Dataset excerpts
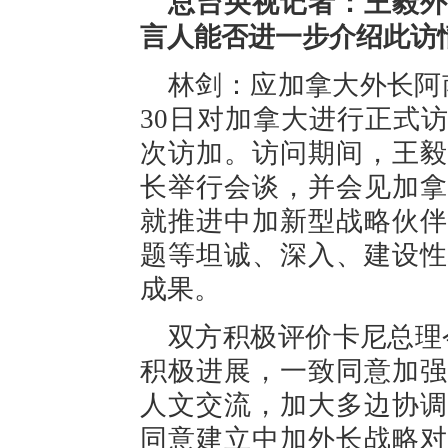
总台央视记者：王毅外
言人能否进一步介绍此访
林剑：应加拿大外长阿
30日对加拿大进行正式
次访加。访问期间，王毅
长举行会谈，并会见加拿
就推进中加新型战略伙伴
题等坦诚、深入、建设性
成果。
双方积极评价卡尼总理
积极进展，一致同意加强
人文交流，加大多边协调
同意建立中加外长战略对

▶ _WHAT IS BEING ASKED_: Starting at the line with "30日对加拿大进行正式", copy every line down to the last one above, exactly as written and with nothing else.

▶ _EXPECTED ANSWER_:
30日对加拿大进行正式
次访加。访问期间，王毅
长举行会谈，并会见加拿
就推进中加新型战略伙伴
题等坦诚、深入、建设性
成果。
双方积极评价卡尼总理
积极进展，一致同意加强
人文交流，加大多边协调
同意建立中加外长战略对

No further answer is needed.